We have a 4.4kW PV array and a 3500AH battery bank (48V) with a Xantrex 4kW inverter.

We now have a Seton W-130 wood gassifier boiler and are working on storage.

In CO, the PV array and battery bank is great almost all the time. Last year we had to run a generator for about 100 hours - only when there is about a week of cloudy days. NH - solar resource may not be great but can be done. Also, check out hydro or wind.

A good resource of renewable energy sources is the National Renewable Energy Laboratory.

So, what are you thinking for power? for heat?


Joe, 
What kind of systems are you developing for off-grid? DC pumps? etc.?

My heating system is outlined in this thread.

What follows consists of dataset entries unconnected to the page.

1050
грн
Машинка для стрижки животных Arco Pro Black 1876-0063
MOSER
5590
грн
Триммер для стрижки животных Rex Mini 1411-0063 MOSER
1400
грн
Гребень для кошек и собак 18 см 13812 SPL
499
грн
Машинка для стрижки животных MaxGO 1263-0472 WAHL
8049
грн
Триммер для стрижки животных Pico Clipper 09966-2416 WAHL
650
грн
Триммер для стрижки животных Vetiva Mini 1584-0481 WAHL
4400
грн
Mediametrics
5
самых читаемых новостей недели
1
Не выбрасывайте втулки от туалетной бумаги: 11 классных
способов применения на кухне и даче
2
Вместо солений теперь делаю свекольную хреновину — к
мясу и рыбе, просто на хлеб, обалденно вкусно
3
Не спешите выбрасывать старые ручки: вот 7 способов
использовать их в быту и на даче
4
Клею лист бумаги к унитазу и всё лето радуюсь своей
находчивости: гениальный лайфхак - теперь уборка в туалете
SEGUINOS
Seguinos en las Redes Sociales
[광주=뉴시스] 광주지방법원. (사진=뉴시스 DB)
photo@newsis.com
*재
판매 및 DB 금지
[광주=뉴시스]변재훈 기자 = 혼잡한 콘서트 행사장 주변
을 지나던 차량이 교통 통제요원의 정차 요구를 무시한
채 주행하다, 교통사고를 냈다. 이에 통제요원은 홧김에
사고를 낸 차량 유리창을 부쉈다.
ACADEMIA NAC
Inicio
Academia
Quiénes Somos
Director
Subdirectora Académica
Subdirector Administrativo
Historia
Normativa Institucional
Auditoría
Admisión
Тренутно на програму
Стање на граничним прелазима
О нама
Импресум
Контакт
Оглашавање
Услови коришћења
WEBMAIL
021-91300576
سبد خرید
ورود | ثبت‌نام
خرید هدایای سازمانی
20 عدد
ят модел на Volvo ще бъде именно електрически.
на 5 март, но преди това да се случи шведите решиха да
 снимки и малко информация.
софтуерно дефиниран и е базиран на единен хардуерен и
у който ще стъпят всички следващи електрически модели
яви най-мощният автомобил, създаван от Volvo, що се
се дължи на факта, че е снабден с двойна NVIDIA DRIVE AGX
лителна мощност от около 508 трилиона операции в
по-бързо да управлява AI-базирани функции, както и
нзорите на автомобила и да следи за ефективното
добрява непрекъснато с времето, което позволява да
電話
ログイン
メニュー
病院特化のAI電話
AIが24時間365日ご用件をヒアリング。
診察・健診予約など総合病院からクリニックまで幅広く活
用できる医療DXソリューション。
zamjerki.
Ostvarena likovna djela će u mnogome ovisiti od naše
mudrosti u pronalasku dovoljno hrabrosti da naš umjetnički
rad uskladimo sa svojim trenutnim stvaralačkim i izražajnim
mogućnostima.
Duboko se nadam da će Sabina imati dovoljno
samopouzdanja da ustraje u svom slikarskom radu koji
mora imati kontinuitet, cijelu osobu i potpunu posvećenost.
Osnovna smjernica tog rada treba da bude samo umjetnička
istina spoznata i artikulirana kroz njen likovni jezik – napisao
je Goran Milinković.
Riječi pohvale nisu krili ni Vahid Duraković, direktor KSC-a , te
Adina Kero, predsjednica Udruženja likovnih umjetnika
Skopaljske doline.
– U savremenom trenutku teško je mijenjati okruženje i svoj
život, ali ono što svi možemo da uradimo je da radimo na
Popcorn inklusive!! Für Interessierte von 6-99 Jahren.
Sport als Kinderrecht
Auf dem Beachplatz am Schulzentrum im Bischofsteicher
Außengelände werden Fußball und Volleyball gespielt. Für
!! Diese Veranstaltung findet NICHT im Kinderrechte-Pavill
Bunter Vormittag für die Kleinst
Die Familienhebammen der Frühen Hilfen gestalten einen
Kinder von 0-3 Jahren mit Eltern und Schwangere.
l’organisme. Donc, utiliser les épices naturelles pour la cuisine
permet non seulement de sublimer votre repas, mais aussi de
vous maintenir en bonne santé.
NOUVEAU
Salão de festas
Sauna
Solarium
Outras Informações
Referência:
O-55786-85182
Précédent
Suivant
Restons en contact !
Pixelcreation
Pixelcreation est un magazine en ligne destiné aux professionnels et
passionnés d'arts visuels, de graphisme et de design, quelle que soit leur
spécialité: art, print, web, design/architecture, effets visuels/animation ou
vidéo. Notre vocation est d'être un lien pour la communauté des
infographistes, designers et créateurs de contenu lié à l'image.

I am trying to use minimum electricity by minimizing pumps in the system.

The wood boiler without storage is a definite obstacle...

Thanks,
Steve


----------



## BrownianHeatingTech (Dec 10, 2007)

SteveJ said:
			
		

> What kind of systems are you developing for off-grid? DC pumps? etc.?



DC pumps are useful, but AC allows for variable-speed pumping, which is likely more useful.  A pump that automatically speeds up and down as zone valves open and close can be a good savings.  There are also little tricks like removing the transformers in the controls... most heating system controls contain a 24V transformer, and having multiple transformers is just a waste.  A single high-efficiency transformer can power all the controls.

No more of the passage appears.